Watch the weather reports, listen to the radio and follow any advice that may be given to the local community. When the storm hits, have a fire or furnace running to keep you warm, but again, something that’s approved for inside the home. Stay warm. If you can drink hot liquids and eat hot foods, that’s also going to help maintain your body temperature and help you get through that event.

If you or a loved one resides in a senior community such as a nursing home or an assisted living community, what steps should you take to ensure that the facility is prepared for any kind of emergency? What can you do to make sure the facility is prepared?

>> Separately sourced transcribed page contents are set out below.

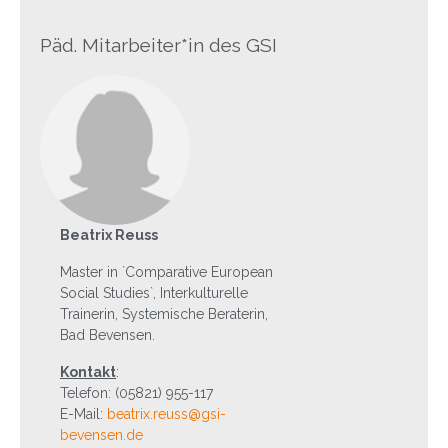
Päd. Mitarbeiter*in des GSI
Beatrix Reuss
Master in `Comparative European
Social Studies`, Interkulturelle
Trainerin, Systemische Beraterin,
Bad Bevensen.
Kontakt
:
Telefon: (05821) 955-117
E-Mail:
beatrix.reuss@gsi-
bevensen.de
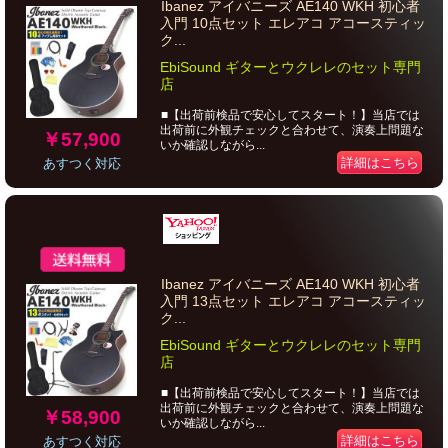
Ibanez アイバニーズ AE140 WKH 初心者
入門 10点セット エレアコ アコースティッ
ク...
EbiSound ギターとウクレレのセット専門
店
■【出荷前検品で安心してスタート！】当店では
出荷前に外観チェックと合わせて、演奏上問題な
￥57,900
いか確認しながら...
詳細はこちら
あすつく対応
Ibanez アイバニーズ AE140 WKH 初心者
入門 13点セット エレアコ アコースティッ
ク...
EbiSound ギターとウクレレのセット専門
店
■【出荷前検品で安心してスタート！】当店では
出荷前に外観チェックと合わせて、演奏上問題な
￥58,900
いか確認しながら...
詳細はこちら
あすつく対応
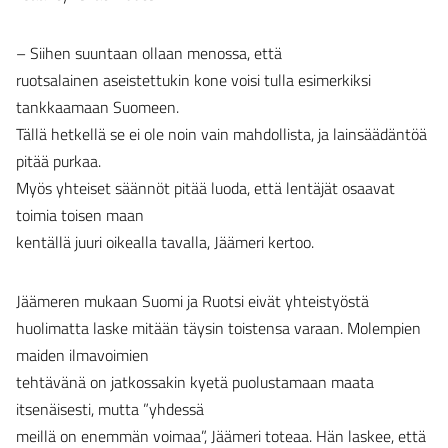
– Siihen suuntaan ollaan menossa, että
ruotsalainen aseistettukin kone voisi tulla esimerkiksi
tankkaamaan Suomeen.
Tällä hetkellä se ei ole noin vain mahdollista, ja lainsäädäntöä
pitää purkaa.
Myös yhteiset säännöt pitää luoda, että lentäjät osaavat
toimia toisen maan
kentällä juuri oikealla tavalla, Jäämeri kertoo.
Jäämeren mukaan Suomi ja Ruotsi eivät yhteistyöstä
huolimatta laske mitään täysin toistensa varaan. Molempien
maiden ilmavoimien
tehtävänä on jatkossakin kyetä puolustamaan maata
itsenäisesti, mutta ”yhdessä
meillä on enemmän voimaa”, Jäämeri toteaa. Hän laskee, että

What I would do is sit down with the facility and ask if I could review their disaster plans. All nursing homes and adult living facilities are required throughout the United States to have such plans. In the event of an evacuation of the facility, they have to have plans with services that can provide those evacuations. And most nursing homes and adult living facilities have sister facilities, so that if facility A has to evacuate, they’re able to go to another facility, and A uses B, so to speak. But review the disaster plans to make sure they have enough water, backup power, that they have the necessary food, that they have medications on hand. Basically review the entire plan. What is that individual (facility’s) plan for each of these types of potential weather or even man-made events that may occur?

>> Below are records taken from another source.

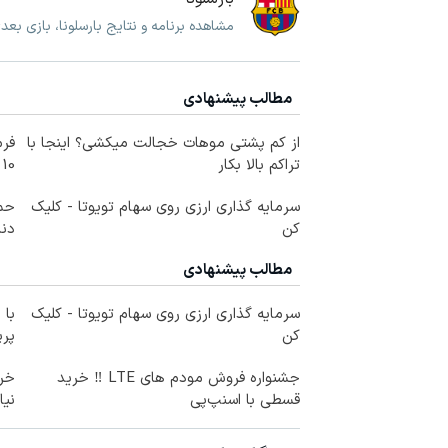
مشاهده برنامه و نتایج بارسلونا، بازی بعد
مطالب پیشنهادی
از کم پشتی موهات خجالت میکشی؟ اینجا با
فرم
تراکم بالا بکار
10 سال جوانتر شو😍
سرمایه گذاری ارزی روی سهام تویوتا - کلیک
حمل
کن
دندا
مطالب پیشنهادی
سرمایه گذاری ارزی روی سهام تویوتا - کلیک
با 
کن
پر
جشنواره فروش مودم های LTE ‼️ خرید
قسطی با اسنپ‌پی
نیا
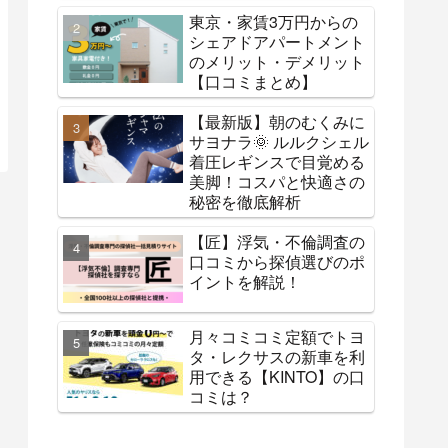
東京・家賃3万円からの
シェアドアパートメント
のメリット・デメリット
【口コミまとめ】
【最新版】朝のむくみに
サヨナラ🌞 ルルクシェル
着圧レギンスで目覚める
美脚！コスパと快適さの
秘密を徹底解析
【匠】浮気・不倫調査の
口コミから探偵選びのポ
イントを解説！
月々コミコミ定額でトヨ
タ・レクサスの新車を利
用できる【KINTO】の口
コミは？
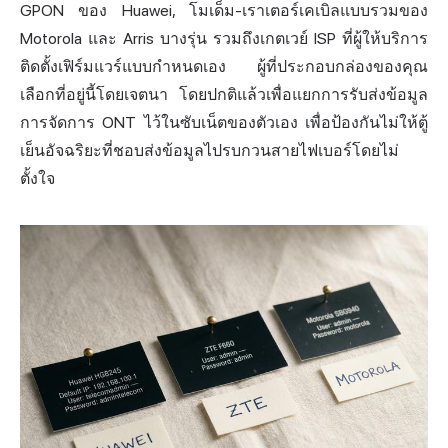
GPON ของ Huawei, โมเด็ม-เราเตอร์เคเบิลแบบรวมของ
Motorola และ Arris บางรุ่น รวมถึงเกตเวย์ ISP ที่ผู้ให้บริการ
ติดตั้งเฟิร์มแวร์แบบกำหนดเอง ผู้ที่ประกอบกล่องของคุณ
เลือกที่อยู่นี้โดยเจตนา โดยปกติแล้วเพื่อแยกการรับส่งข้อมูล
การจัดการ ONT ไว้ในซับเน็ตของตัวเอง เพื่อป้องกันไม่ให้ตู้
เย็นอัจฉริยะที่ชอบส่งข้อมูลไปรบกวนสายไฟเบอร์โดยไม่
ตั้งใจ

That’s great advice, and you speak from experience. You’ve worked in emergency management for almost four decades.

Yes, I have (and) having been through quite a few local events — we’ve had significant tornado events here in our area (and) we’ve had hurricanes. I’m located in central Florida but I’ve also traveled to Katrina (sites) and assisted in the recovery there and also after Hurricane Andrew. And really a lot of the planning for the elderly occurred after Hurricane Andrew, where we saw that many special needs programs weren’t in place, not only in South Florida but even across the country. Communities across America, the Federal Emergency Management Agency and of course the American Red Cross have all been working in the local Red Cross chapters and across the country to educate the public to make preparations with local emergency management agencies that we not only look after the 30-something and the 40-something, but (that) we also look after the 60-plus-something adults and make sure that everyone’s needs can potentially be cared for in some type of a catastrophic event.

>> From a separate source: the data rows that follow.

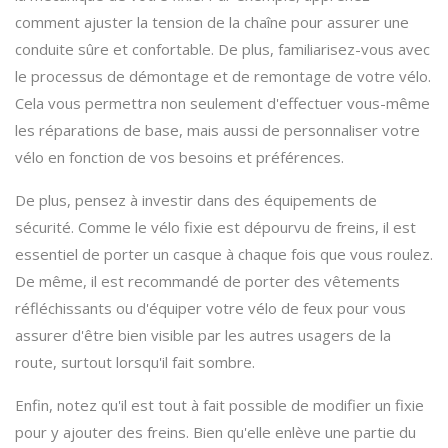
comment ajuster la tension de la chaîne pour assurer une
conduite sûre et confortable. De plus, familiarisez-vous avec
le processus de démontage et de remontage de votre vélo.
Cela vous permettra non seulement d'effectuer vous-même
les réparations de base, mais aussi de personnaliser votre
vélo en fonction de vos besoins et préférences.
De plus, pensez à investir dans des équipements de
sécurité. Comme le vélo fixie est dépourvu de freins, il est
essentiel de porter un casque à chaque fois que vous roulez.
De même, il est recommandé de porter des vêtements
réfléchissants ou d'équiper votre vélo de feux pour vous
assurer d'être bien visible par les autres usagers de la
route, surtout lorsqu'il fait sombre.
Enfin, notez qu'il est tout à fait possible de modifier un fixie
pour y ajouter des freins. Bien qu'elle enlève une partie du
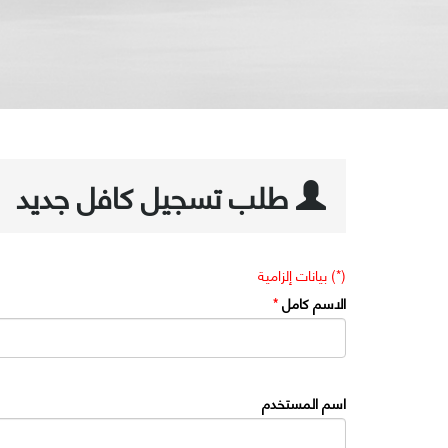
طلب تسجيل كافل جديد
(*) بيانات إلزامية
الاسم كامل
*
اسم المستخدم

I have been through a number of different types of storms, and one of the things here in Florida that we see is that people don’t plan — they don’t prepare — and there’s nothing more amazing to me than when a hurricane is approaching the coast and the lines at Lowe’s and Wal-Mart are miles and miles long with people trying to get the basic supplies, trying to get plywood and things that they could have gotten a week earlier with a 30-minute trip to the store. So make sure that you not only have a plan but that you maintain a kit and that you have these provisions on hand. You never know when a disaster is going to strike, so being proactive, having these things in place, planning for these types of events, are going to help the individual get through it. The local emergency services are going to respond, the state is going to respond, the American Red Cross is going to respond, but in a big event…it’s going to take a few days for these resources to mobilize to be able to get in to provide that assistance. So having that individual person, having that family being more prepared is only going to help them sustain themselves until help can arrive.

What other advice do you have?

I would refer everyone to the American Red Cross website for a lot of information. There’s everything from a winter storm checklist to handling pets…There are earthquake checklists. There’s even information on the flu. So there is a great deal of information that is at someone’s fingertips. And it’s always best to review it now before something happens, to be prepared in the event that you face some type of a weather- or man-made-related emergency.

— Interview conducted, edited and condensed April 2011 by Teddi Dineley Johnson, The Nation’s Health, APHA. Posted July 13, 2011.